Activity → Every record below is to be restated word for word, and no picture is to be copied.

Dataset excerpts →
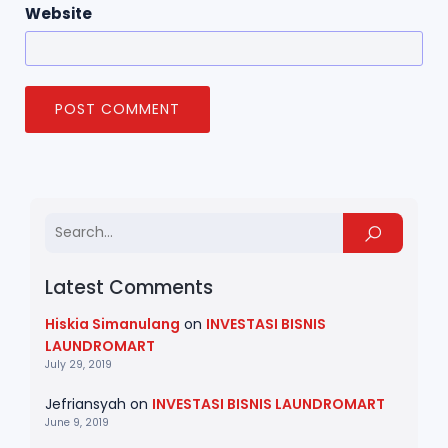
Website
Latest Comments
Hiskia Simanulang
on
INVESTASI BISNIS
LAUNDROMART
July 29, 2019
Jefriansyah
on
INVESTASI BISNIS LAUNDROMART
June 9, 2019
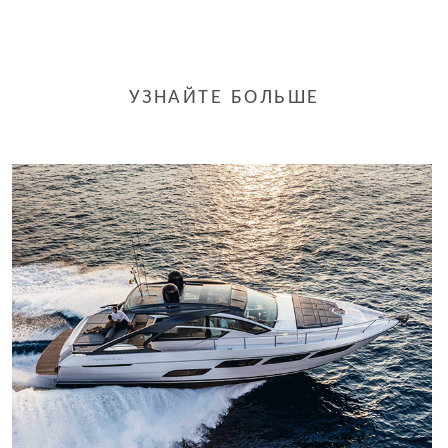
УЗНАЙТЕ БОЛЬШЕ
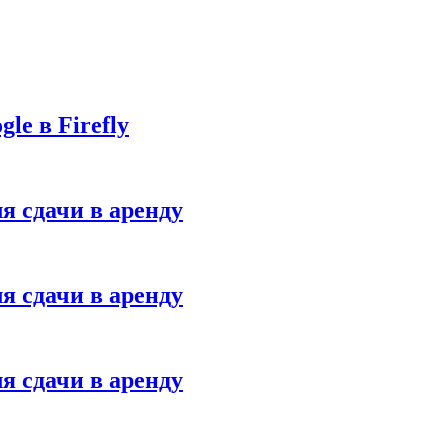
le в Firefly
я сдачи в аренду
я сдачи в аренду
я сдачи в аренду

Your response →
Website
Latest Comments
Hiskia Simanulang
on
INVESTASI BISNIS
LAUNDROMART
July 29, 2019
Jefriansyah
on
INVESTASI BISNIS LAUNDROMART
June 9, 2019
УЗНАЙТЕ БОЛЬШЕ
le в Firefly
я сдачи в аренду
я сдачи в аренду
я сдачи в аренду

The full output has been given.